Not a Number: A quiet horror?
Joe Armstrong recently asked the following question on Twitter:
Any pointers to articles/papers on the subject of “quiet NaN propagation” being bad? @joeerl, 2017–11–25
This made me think. I tried posting a quick response, but 140 (or was it 256) characters really is too short to explain everything that is going on here, so therefore I decided to write this slightly(?) longer article.
What is a ‘NaN’ exactly?
At some point some smart minds realized that Floating Point Arithmetic would be a really nice way to be able to quickly calculate the results of applying common models in physics and chemistry to certain situations. The concessions made in the IEEE 754 floating point standards were very much made with these practical uses in mind:
- To keep calculations fast, floating point numbers always take up a fixed amount in space:
- a) This means that dedicated hardware (the FLU- floating-point logic unit) can work with them.
- b) This unfortunately also means that numbers that are too small or too large cannot be represented. Also, many numbers in-between cannot be represented and are rounded to the nearest representable number. For sensor data, this should not be a problem however, since the rounding error should be smaller than the measurement error of the sensor. (But it is disastrous if you start working with floats for e.g. monetary values!)
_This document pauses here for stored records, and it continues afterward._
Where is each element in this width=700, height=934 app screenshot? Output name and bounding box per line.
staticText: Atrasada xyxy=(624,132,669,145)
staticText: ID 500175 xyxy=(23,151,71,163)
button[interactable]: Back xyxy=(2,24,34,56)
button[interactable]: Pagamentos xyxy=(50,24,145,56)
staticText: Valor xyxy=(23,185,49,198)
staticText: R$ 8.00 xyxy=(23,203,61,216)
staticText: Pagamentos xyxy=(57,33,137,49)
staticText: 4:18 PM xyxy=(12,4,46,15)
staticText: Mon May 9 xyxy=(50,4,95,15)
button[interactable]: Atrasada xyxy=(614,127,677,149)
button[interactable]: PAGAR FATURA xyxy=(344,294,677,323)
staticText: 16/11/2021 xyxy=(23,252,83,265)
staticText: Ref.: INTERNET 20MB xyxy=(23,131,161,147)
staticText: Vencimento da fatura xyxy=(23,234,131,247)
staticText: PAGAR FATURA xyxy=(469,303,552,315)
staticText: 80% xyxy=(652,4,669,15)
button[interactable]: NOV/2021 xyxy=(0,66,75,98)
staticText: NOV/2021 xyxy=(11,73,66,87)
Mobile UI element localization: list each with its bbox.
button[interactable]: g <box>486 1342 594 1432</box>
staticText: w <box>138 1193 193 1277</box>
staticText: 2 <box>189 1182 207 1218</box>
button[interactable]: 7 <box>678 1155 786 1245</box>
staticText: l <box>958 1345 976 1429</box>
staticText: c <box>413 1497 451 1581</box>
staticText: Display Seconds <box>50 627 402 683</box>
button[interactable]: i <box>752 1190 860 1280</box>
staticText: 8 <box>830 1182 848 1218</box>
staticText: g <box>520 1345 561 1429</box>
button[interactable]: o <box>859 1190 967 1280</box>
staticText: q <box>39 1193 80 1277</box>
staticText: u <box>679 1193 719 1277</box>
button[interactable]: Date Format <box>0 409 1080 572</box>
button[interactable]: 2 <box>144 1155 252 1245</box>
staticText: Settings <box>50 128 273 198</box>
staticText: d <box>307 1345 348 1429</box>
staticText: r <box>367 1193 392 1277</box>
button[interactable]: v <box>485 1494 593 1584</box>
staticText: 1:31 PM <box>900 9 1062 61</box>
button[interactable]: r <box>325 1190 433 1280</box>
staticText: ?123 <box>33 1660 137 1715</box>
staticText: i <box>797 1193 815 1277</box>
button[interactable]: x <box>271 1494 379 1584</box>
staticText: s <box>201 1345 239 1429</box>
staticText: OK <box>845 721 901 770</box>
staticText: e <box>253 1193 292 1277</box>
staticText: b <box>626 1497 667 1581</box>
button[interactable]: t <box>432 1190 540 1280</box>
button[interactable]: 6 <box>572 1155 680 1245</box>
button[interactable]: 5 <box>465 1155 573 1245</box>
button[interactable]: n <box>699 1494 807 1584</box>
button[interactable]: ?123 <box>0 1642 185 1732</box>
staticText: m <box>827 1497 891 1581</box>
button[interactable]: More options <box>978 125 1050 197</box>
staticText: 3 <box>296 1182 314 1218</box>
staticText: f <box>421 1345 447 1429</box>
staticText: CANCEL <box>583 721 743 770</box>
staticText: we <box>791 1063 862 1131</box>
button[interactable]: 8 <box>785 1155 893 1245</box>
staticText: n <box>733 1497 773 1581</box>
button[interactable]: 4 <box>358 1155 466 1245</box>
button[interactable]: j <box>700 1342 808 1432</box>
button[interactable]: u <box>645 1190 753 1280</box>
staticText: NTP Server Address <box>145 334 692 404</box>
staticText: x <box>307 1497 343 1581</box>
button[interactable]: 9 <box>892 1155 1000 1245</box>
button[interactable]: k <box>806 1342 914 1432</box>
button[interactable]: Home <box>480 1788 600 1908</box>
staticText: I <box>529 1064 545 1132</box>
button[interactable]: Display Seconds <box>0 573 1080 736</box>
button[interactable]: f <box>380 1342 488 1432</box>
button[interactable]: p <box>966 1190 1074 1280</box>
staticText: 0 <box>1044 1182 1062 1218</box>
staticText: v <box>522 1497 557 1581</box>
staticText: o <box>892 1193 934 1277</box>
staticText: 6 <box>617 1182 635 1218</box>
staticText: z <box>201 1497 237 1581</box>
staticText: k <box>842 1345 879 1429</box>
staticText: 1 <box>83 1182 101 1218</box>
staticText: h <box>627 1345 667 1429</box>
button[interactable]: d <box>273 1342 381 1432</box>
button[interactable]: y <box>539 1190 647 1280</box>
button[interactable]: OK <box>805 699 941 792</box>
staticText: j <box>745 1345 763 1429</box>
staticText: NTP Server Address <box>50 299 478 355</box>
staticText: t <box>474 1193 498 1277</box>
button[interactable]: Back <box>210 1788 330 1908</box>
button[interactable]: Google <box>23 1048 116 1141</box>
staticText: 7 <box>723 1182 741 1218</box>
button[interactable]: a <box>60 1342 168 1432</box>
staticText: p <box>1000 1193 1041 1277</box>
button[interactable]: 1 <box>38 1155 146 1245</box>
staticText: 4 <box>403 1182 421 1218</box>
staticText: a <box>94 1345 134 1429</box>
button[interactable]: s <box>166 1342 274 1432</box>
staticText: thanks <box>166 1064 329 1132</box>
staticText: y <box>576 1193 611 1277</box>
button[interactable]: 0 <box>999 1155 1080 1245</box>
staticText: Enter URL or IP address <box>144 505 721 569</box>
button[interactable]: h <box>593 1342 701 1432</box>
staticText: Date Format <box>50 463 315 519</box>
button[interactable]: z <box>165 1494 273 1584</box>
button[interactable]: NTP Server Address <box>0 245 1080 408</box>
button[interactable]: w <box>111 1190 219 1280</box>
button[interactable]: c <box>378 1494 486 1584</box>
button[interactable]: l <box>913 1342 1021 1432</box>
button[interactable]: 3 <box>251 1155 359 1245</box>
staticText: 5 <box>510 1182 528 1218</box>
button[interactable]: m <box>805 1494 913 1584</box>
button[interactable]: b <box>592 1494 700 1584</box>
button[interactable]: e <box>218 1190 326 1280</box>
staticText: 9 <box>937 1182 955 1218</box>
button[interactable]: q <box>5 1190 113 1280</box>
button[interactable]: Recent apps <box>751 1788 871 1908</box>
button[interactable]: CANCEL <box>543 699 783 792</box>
- In these fields, the rules of the mathematical field of Calculus, like working with limits and related the concept of infinity (mathematically speaking, infinity is not a number).
- This unfortunately also means that there are many operations that are ill-defined. Infinity is not a number, but many of the arithmetics you plug infinity in also cannot give a sensible output, so a special, non-infinity ‘not a number’ value was required.
So, there you have it: NaN, ‘Not a Number’. A very weird value with some very strange properties. To generate a NaN yourself, you could, for instance, (in an IEEE 754 context) attempt to take the square root of a negative number, or divide infinity by infinity.
When are they useful?
They are incredibly useful when you are working with large amounts of input from, for instance, sensor arrays. Such an might contain a couple of sensors that are bad. However, rather than filtering the bad values from the vector or matrix of data that is obtained from these sensors, the location of these missing values themselves are significant information.
For some algorithms, working with NaNs does not make sense at all. But for many, they can either be propagated (remaining NaN in the output) or are all together discarded in the arithmetic of the algorithm.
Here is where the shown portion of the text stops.